Instead, McConnell follows specific historical paths only that relate directly to the constitutional text. For example, he goes to great pains to demonstrate that the Committee on Detail—about which little is known—introduced “audacious innovations” to the text of Article II. But McConnell does not stray into the major questions swirling about the Constitutional Convention, such as its treatment of slavery or the Great Compromise between the large and small states. He relies on history, but only a usable history, much like a judge relies only on the factual evidence needed to reach a judgment.

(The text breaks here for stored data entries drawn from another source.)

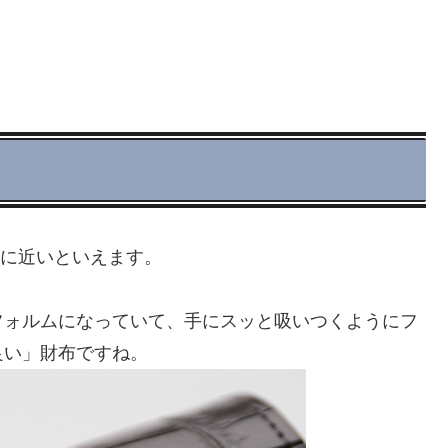
」に近いといえます。
フォルムになっていて、手にスッと吸いつくようにフ
良い」財布ですね。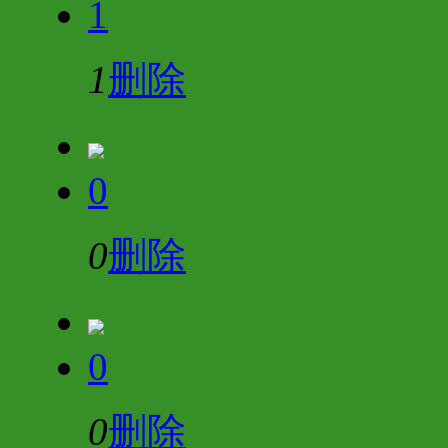
1
1
删除
0
0
删除
0
0
删除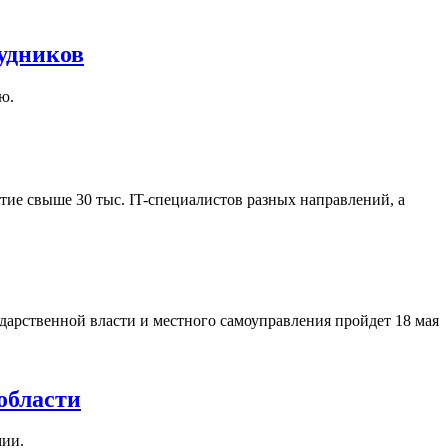
удников
ю.
ие свыше 30 тыс. IT-специалистов разных направлений, а
арственной власти и местного самоуправления пройдет 18 мая
области
мии.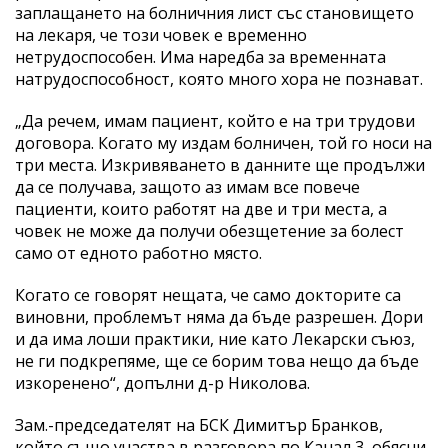
заплащането на болничния лист със становището
на лекаря, че този човек е временно
нетрудоспособен. Има наредба за временната
натрудоспособност, която много хора не познават.
„Да речем, имам пациент, който е на три трудови
договора. Когато му издам болничен, той го носи на
три места. Изкривяването в данните ще продължи
да се получава, защото аз имам все повече
пациенти, които работят на две и три места, а
човек не може да получи обезщетение за болест
само от едното работно място.
Когато се говорят нещата, че само докторите са
виновни, проблемът няма да бъде разрешен. Дори
и да има лоши практики, ние като Лекарски съюз,
не ги подкрепяме, ще се борим това нещо да бъде
изкоренено“, допълни д-р Николова.
Зам.-председателят на БСК Димитър Бранков,
който също участва в разговора по Канал 3, обясни,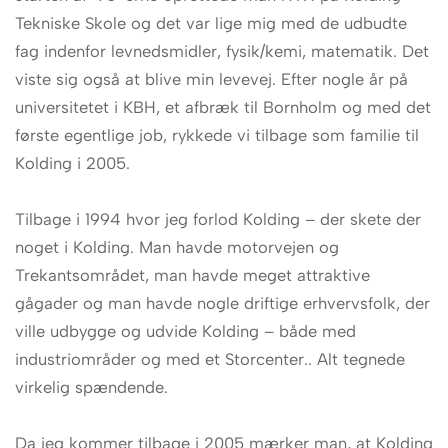
Tekniske Skole og det var lige mig med de udbudte
fag indenfor levnedsmidler, fysik/kemi, matematik. Det
viste sig også at blive min levevej. Efter nogle år på
universitetet i KBH, et afbræk til Bornholm og med det
første egentlige job, rykkede vi tilbage som familie til
Kolding i 2005.
Tilbage i 1994 hvor jeg forlod Kolding – der skete der
noget i Kolding. Man havde motorvejen og
Trekantsområdet, man havde meget attraktive
gågader og man havde nogle driftige erhvervsfolk, der
ville udbygge og udvide Kolding – både med
industriområder og med et Storcenter.. Alt tegnede
virkelig spændende.
Da jeg kommer tilbage i 2005 mærker man, at Kolding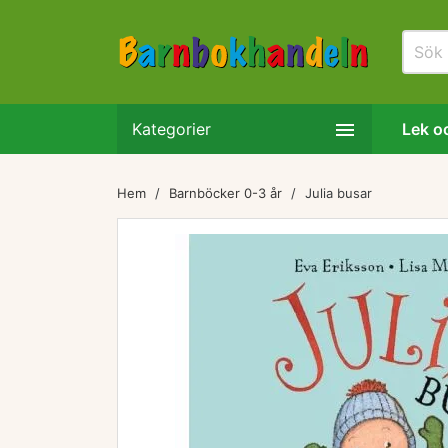

Kategorier
Lek oc
Hem
Barnböcker 0-3 år
Julia busar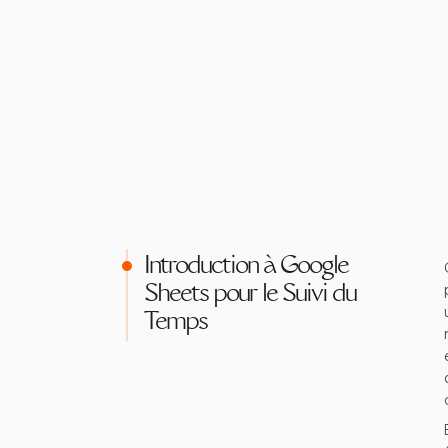
Introduction à Google
Sheets pour le Suivi du
Temps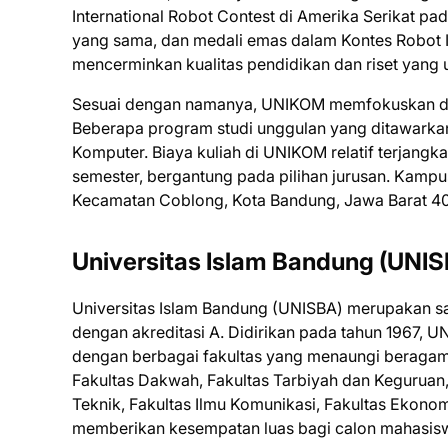
International Robot Contest di Amerika Serikat pad
yang sama, dan medali emas dalam Kontes Robot In
mencerminkan kualitas pendidikan dan riset yang
Sesuai dengan namanya, UNIKOM memfokuskan diri
Beberapa program studi unggulan yang ditawarkan 
Komputer. Biaya kuliah di UNIKOM relatif terjangk
semester, bergantung pada pilihan jurusan. Kampus
Kecamatan Coblong, Kota Bandung, Jawa Barat 4
Universitas Islam Bandung (UNISB
Universitas Islam Bandung (UNISBA) merupakan sa
dengan akreditasi A. Didirikan pada tahun 1967, 
dengan berbagai fakultas yang menaungi beragam p
Fakultas Dakwah, Fakultas Tarbiyah dan Keguruan, 
Teknik, Fakultas Ilmu Komunikasi, Fakultas Ekonom
memberikan kesempatan luas bagi calon mahasiswa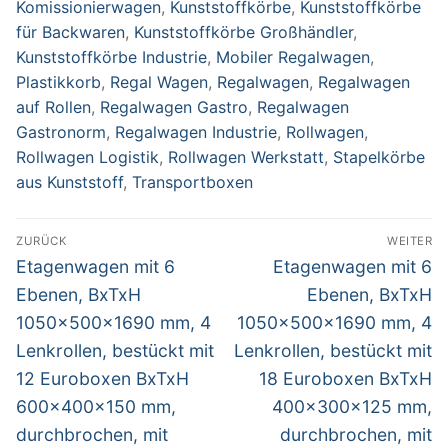
Komissionierwagen
,
Kunststoffkörbe
,
Kunststoffkörbe
für Backwaren
,
Kunststoffkörbe Großhändler
,
Kunststoffkörbe Industrie
,
Mobiler Regalwagen
,
Plastikkorb
,
Regal Wagen
,
Regalwagen
,
Regalwagen
auf Rollen
,
Regalwagen Gastro
,
Regalwagen
Gastronorm
,
Regalwagen Industrie
,
Rollwagen
,
Rollwagen Logistik
,
Rollwagen Werkstatt
,
Stapelkörbe
aus Kunststoff
,
Transportboxen
Beitragsnavigation
ZURÜCK
WEITER
Vorheriger
Nächster
Etagenwagen mit 6
Etagenwagen mit 6
Beitrag:
Beitrag:
Ebenen, BxTxH
Ebenen, BxTxH
1050x500x1690 mm, 4
1050x500x1690 mm, 4
Lenkrollen, bestückt mit
Lenkrollen, bestückt mit
12 Euroboxen BxTxH
18 Euroboxen BxTxH
600x400x150 mm,
400x300x125 mm,
durchbrochen, mit
durchbrochen, mit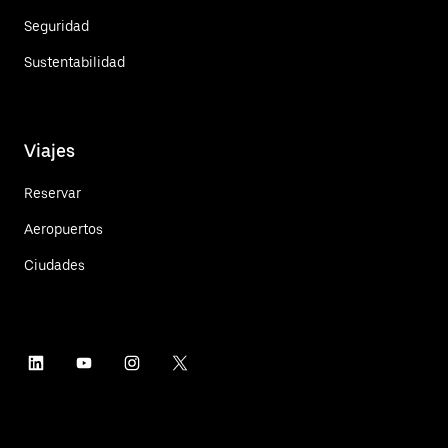
Seguridad
Sustentabilidad
Viajes
Reservar
Aeropuertos
Ciudades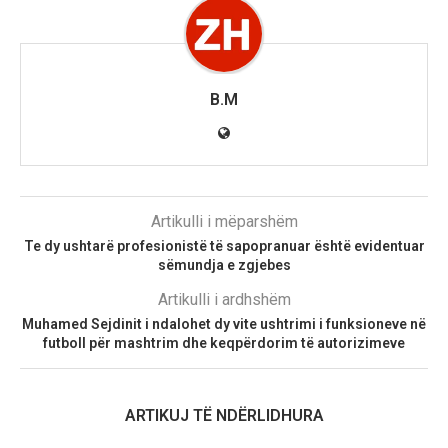
B.M
Artikulli i mëparshëm
Te dy ushtarë profesionistë të sapopranuar është evidentuar
sëmundja e zgjebes
Artikulli i ardhshëm
Muhamed Sejdinit i ndalohet dy vite ushtrimi i funksioneve në
futboll për mashtrim dhe keqpërdorim të autorizimeve
ARTIKUJ TË NDËRLIDHURA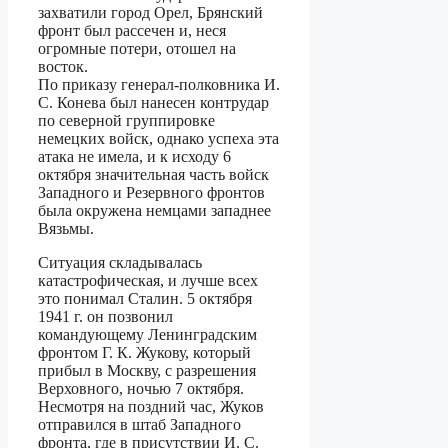
захватили город Орел, Брянский
фронт был рассечен и, неся
огромные потери, отошел на
восток.
По приказу генерал-полковника И.
С. Конева был нанесен контрудар
по северной группировке
немецких войск, однако успеха эта
атака не имела, и к исходу 6
октября значительная часть войск
Западного и Резервного фронтов
была окружена немцами западнее
Вязьмы.
Ситуация складывалась
катастрофическая, и лучше всех
это понимал Сталин. 5 октября
1941 г. он позвонил
командующему Ленинградским
фронтом Г. К. Жукову, который
прибыл в Москву, с разрешения
Верховного, ночью 7 октября.
Несмотря на поздний час, Жуков
отправился в штаб Западного
фронта, где в присутствии И. С.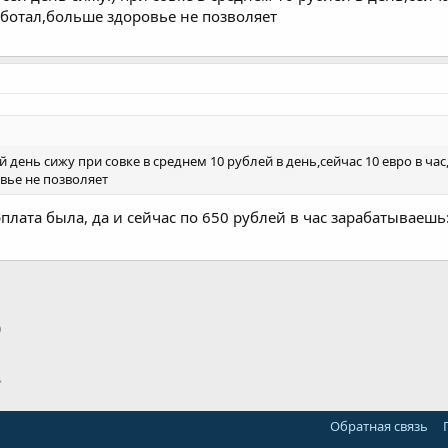
аботал,больше здоровье не позволяет
ей день сижу при совке в среднем 10 рублей в день,сейчас 10 евро в ча
вье не позволяет
плата была, да и сейчас по 650 рублей в час зарабатываешь:
p
тронная почта
Ссылка
Обратная связь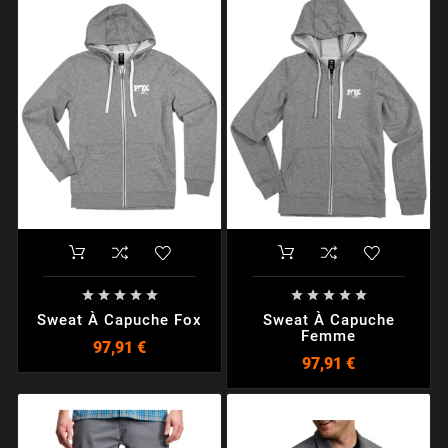










Sweat À Capuche Fox
Sweat À Capuche
Femme
97,91 €
97,91 €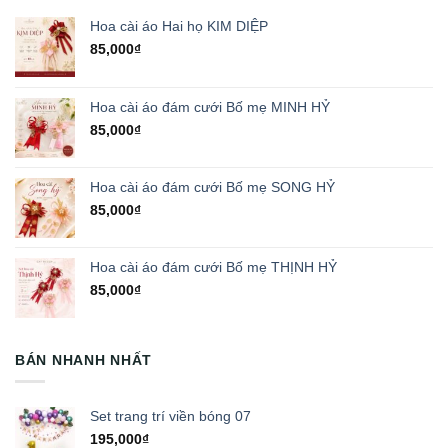
Hoa cài áo Hai họ KIM DIỆP
85,000
₫
Hoa cài áo đám cưới Bố mẹ MINH HỶ
85,000
₫
Hoa cài áo đám cưới Bố mẹ SONG HỶ
85,000
₫
Hoa cài áo đám cưới Bố mẹ THỊNH HỶ
85,000
₫
BÁN NHANH NHẤT
Set trang trí viền bóng 07
195,000
₫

His focus on a usable past does not prevent McConnell from making some unique contributions. Many of the episodes about which he writes, such as the failures of the revolutionary state constitutions, the debates on the floor of the Philadelphia Convention, and Congress’s early enactments, have already appeared in legal journals and specialist books. But McConnell synthesizes them into a whole that provides a coherent vision of the Founders’ presidency. Until now, Charles C. Thach’s The Creation of the Presidency, 1775-1789: A Study in Constitutional History, though first published in 1925 (as usual, the Liberty Fund has printed an excellent affordable edition), had provided the best place to start when researching a question on the executive power. The President Who Would Not Be King will supplant Thach as the new starting point for future students of the Presidency.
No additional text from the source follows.